# PROBLEM STATEMENT:
Look through the entries below and say how many lines contain the string "Elomedia". Give the number only.

TASK DATA START

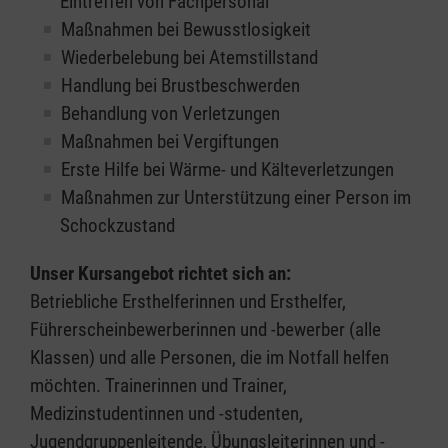
Eintreffen von Fachpersonal
Maßnahmen bei Bewusstlosigkeit
Wiederbelebung bei Atemstillstand
Handlung bei Brustbeschwerden
Behandlung von Verletzungen
Maßnahmen bei Vergiftungen
Erste Hilfe bei Wärme- und Kälteverletzungen
Maßnahmen zur Unterstützung einer Person im
Schockzustand
Unser Kursangebot richtet sich an:
Betriebliche Ersthelferinnen und Ersthelfer,
Führerscheinbewerberinnen und -bewerber (alle
Klassen) und alle Personen, die im Notfall helfen
möchten. Trainerinnen und Trainer,
Medizinstudentinnen und -studenten,
Jugendgruppenleitende, Übungsleiterinnen und -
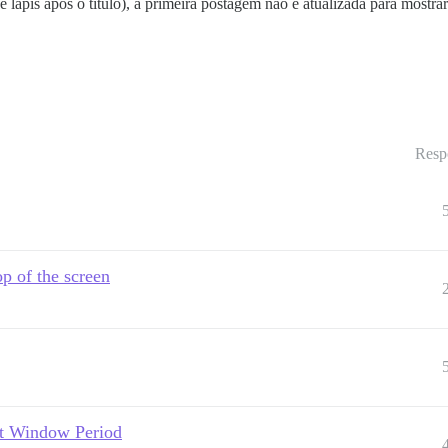
 lápis após o título), a primeira postagem não é atualizada para mostrar
Resp
op of the screen
dit Window Period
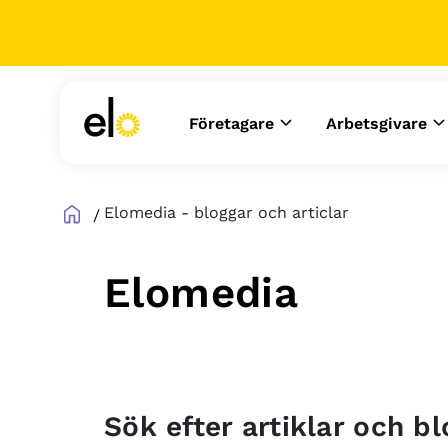
Företagare
Arbetsgivare
Elomedia - bloggar och articlar
Elomedia
Sök efter artiklar och b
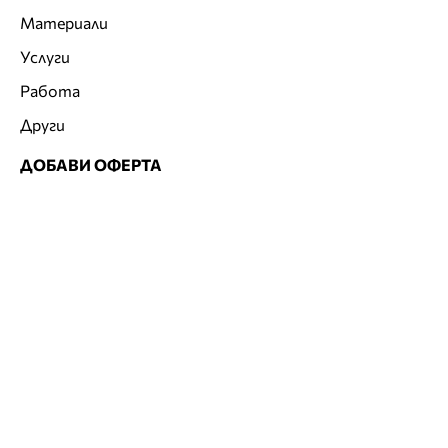
Материали
Услуги
Работа
Други
ДОБАВИ ОФЕРТА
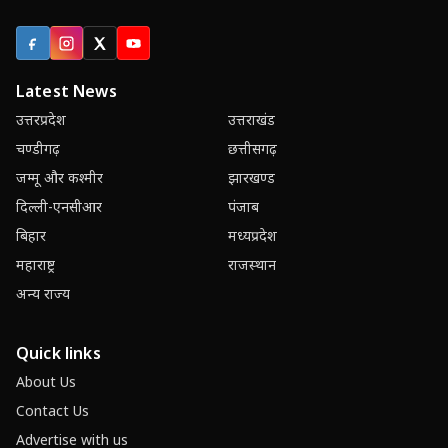
Facebook
Instagram
X (Twitter)
YouTube
Latest News
उत्तरप्रदेश
उत्तराखंड
चण्डीगढ़
छत्तीसगढ़
जम्मू और कश्मीर
झारखण्ड
दिल्ली-एनसीआर
पंजाब
बिहार
मध्यप्रदेश
महाराष्ट्र
राजस्थान
अन्य राज्य
Quick links
About Us
Contact Us
Advertise with us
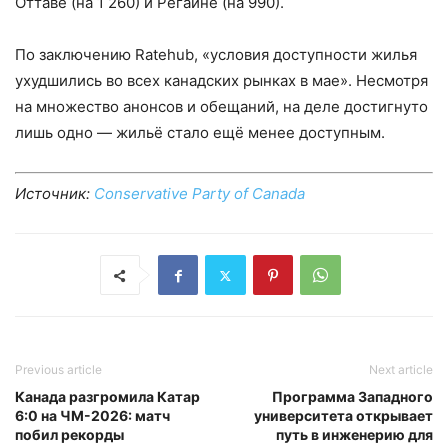
Оттаве (на 1 260) и Регайне (на 990).
По заключению Ratehub, «условия доступности жилья
ухудшились во всех канадских рынках в мае». Несмотря
на множество анонсов и обещаний, на деле достигнуто
лишь одно — жильё стало ещё менее доступным.
Источник:
Conservative Party of Canada
Previous article
Next article
Канада разгромила Катар
Программа Западного
6:0 на ЧМ-2026: матч
университета открывает
побил рекорды
путь в инженерию для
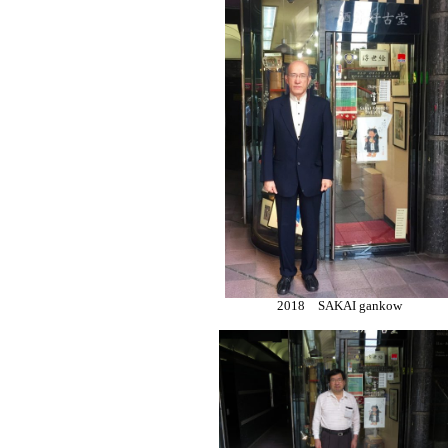
2018 SAKAI gankow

TASK DATA END

# WRITTEN ANSWER:
2